ACTIVITY: Apart from the pictures, every part of the records below gets retyped exactly.

Saved data entries

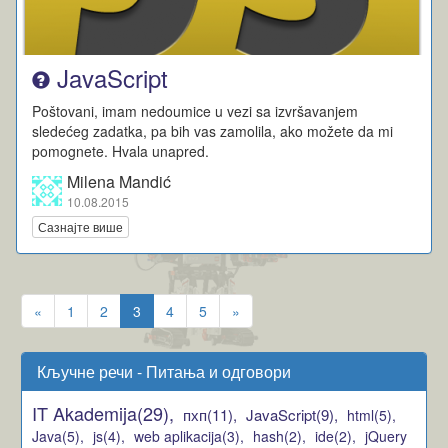
JavaScript
Poštovani, imam nedoumice u vezi sa izvršavanjem
sledećeg zadatka, pa bih vas zamolila, ako možete da mi
pomognete. Hvala unapred.
Milena Mandić
10.08.2015
Сазнајте више
«
1
2
3
4
5
»
Кључне речи - Питања и одговори
IT Akademija(29),
пхп(11),
JavaScript(9),
html(5),
Java(5),
js(4),
web aplikacija(3),
hash(2),
ide(2),
jQuery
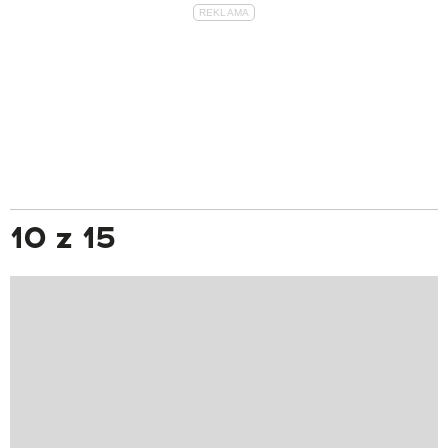
10 z 15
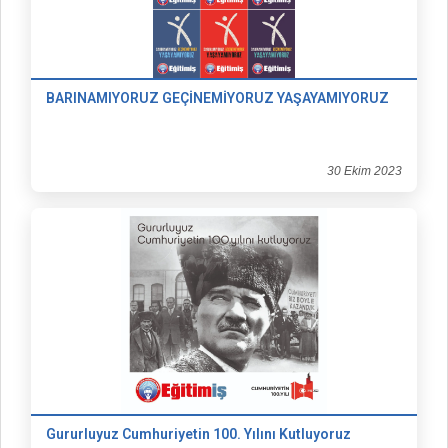
BARINAMIYORUZ GEÇİNEMİYORUZ YAŞAYAMIYORUZ
30 Ekim 2023
Gururluyuz Cumhuriyetin 100. Yılını Kutluyoruz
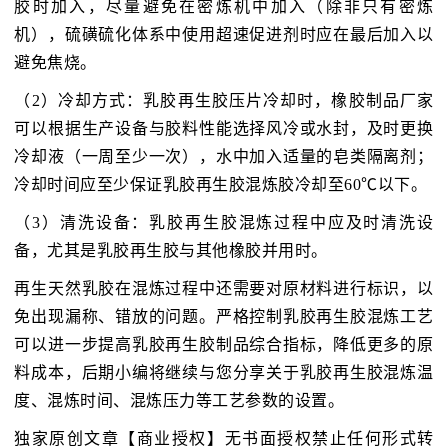
胶时加入，尽量避免在密炼机中加入（除非只有密炼
机），硫磺硫化体系中使用超速促进剂时应在最后加入以
避免焦烧。
（2）冷却方式：乳胶再生胶压片冷却时，橡胶制品厂家
可以根据生产设备与胶料性能选择风冷或水封，及时更换
冷却液（一周至少一次），水中加入适量的皂类隔离剂；
冷却时间应至少保证乳胶再生胶混炼胶冷却至60℃以下。
（3）清洗设备：乳胶再生胶混炼过程中应及时清洗设
备，尤其是乳胶再生胶与其他橡胶并用时。
再生天然乳胶在混炼过程中还需要对原材料进行标识，以
免出现漏称、错放的问题。严格控制乳胶再生胶混炼工艺
可以进一步提高乳胶再生胶制品综合指标，降低更多的原
料成本，后期小编将继续与您分享关于乳胶再生胶混炼温
度、混炼时间、混炼压力等工艺参数的设置。
独家原创文章【商业授权】无书面授权禁止任何形式转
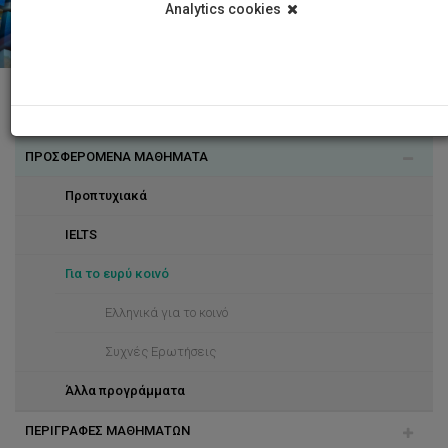
Analytics cookies
ΤΟ ΚΕΝΤΡΟ
ΠΡΟΣΦΕΡΟΜΕΝΑ ΜΑΘΗΜΑΤΑ
Γλωσσική Πολιτική
Προπτυχιακά
IELTS
Για το ευρύ κοινό
Ελληνικά για το κοινό
Συχνές Ερωτήσεις
Άλλα προγράμματα
ΠΕΡΙΓΡΑΦΕΣ ΜΑΘΗΜΑΤΩΝ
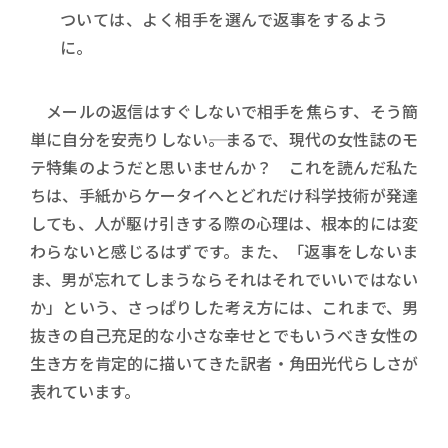
ついては、よく相手を選んで返事をするよう
に。
メールの返信はすぐしないで相手を焦らす、そう簡
単に自分を安売りしない――。まるで、現代の女性誌のモ
テ特集のようだと思いませんか？ これを読んだ私た
ちは、手紙からケータイへとどれだけ科学技術が発達
しても、人が駆け引きする際の心理は、根本的には変
わらないと感じるはずです。また、「返事をしないま
ま、男が忘れてしまうならそれはそれでいいではない
か」という、さっぱりした考え方には、これまで、男
抜きの自己充足的な小さな幸せとでもいうべき女性の
生き方を肯定的に描いてきた訳者・角田光代らしさが
表れています。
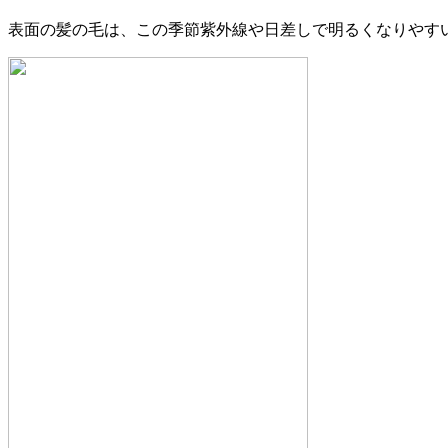
表面の髪の毛は、この季節紫外線や日差しで明るくなりやすい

EXERCISE RESULT:
JavaScript
Poštovani, imam nedoumice u vezi sa izvršavanjem
sledećeg zadatka, pa bih vas zamolila, ako možete da mi
pomognete. Hvala unapred.
Milena Mandić
10.08.2015
Сазнајте више
«
1
2
3
4
5
»
Кључне речи - Питања и одговори
IT Akademija(29),
пхп(11),
JavaScript(9),
html(5),
Java(5),
js(4),
web aplikacija(3),
hash(2),
ide(2),
jQuery
10 z 15
BARINAMIYORUZ GEÇİNEMİYORUZ YAŞAYAMIYORUZ
30 Ekim 2023
Gururluyuz Cumhuriyetin 100. Yılını Kutluyoruz
胶时加入，尽量避免在密炼机中加入（除非只有密炼
机），硫磺硫化体系中使用超速促进剂时应在最后加入以
避免焦烧。
（2）冷却方式：乳胶再生胶压片冷却时，橡胶制品厂家
可以根据生产设备与胶料性能选择风冷或水封，及时更换
冷却液（一周至少一次），水中加入适量的皂类隔离剂；
冷却时间应至少保证乳胶再生胶混炼胶冷却至60℃以下。
（3）清洗设备：乳胶再生胶混炼过程中应及时清洗设
备，尤其是乳胶再生胶与其他橡胶并用时。
再生天然乳胶在混炼过程中还需要对原材料进行标识，以
免出现漏称、错放的问题。严格控制乳胶再生胶混炼工艺
可以进一步提高乳胶再生胶制品综合指标，降低更多的原
料成本，后期小编将继续与您分享关于乳胶再生胶混炼温
度、混炼时间、混炼压力等工艺参数的设置。
独家原创文章【商业授权】无书面授权禁止任何形式转
Analytics cookies
ΤΟ ΚΕΝΤΡΟ
ΠΡΟΣΦΕΡΟΜΕΝΑ ΜΑΘΗΜΑΤΑ
Γλωσσική Πολιτική
Προπτυχιακά
IELTS
Για το ευρύ κοινό
Ελληνικά για το κοινό
Συχνές Ερωτήσεις
Άλλα προγράμματα
ΠΕΡΙΓΡΑΦΕΣ ΜΑΘΗΜΑΤΩΝ
ついては、よく相手を選んで返事をするよう
に。
メールの返信はすぐしないで相手を焦らす、そう簡
単に自分を安売りしない――。まるで、現代の女性誌のモ
テ特集のようだと思いませんか？ これを読んだ私た
ちは、手紙からケータイへとどれだけ科学技術が発達
しても、人が駆け引きする際の心理は、根本的には変
わらないと感じるはずです。また、「返事をしないま
ま、男が忘れてしまうならそれはそれでいいではない
か」という、さっぱりした考え方には、これまで、男
抜きの自己充足的な小さな幸せとでもいうべき女性の
生き方を肯定的に描いてきた訳者・角田光代らしさが
表れています。
表面の髪の毛は、この季節紫外線や日差しで明るくなりやすい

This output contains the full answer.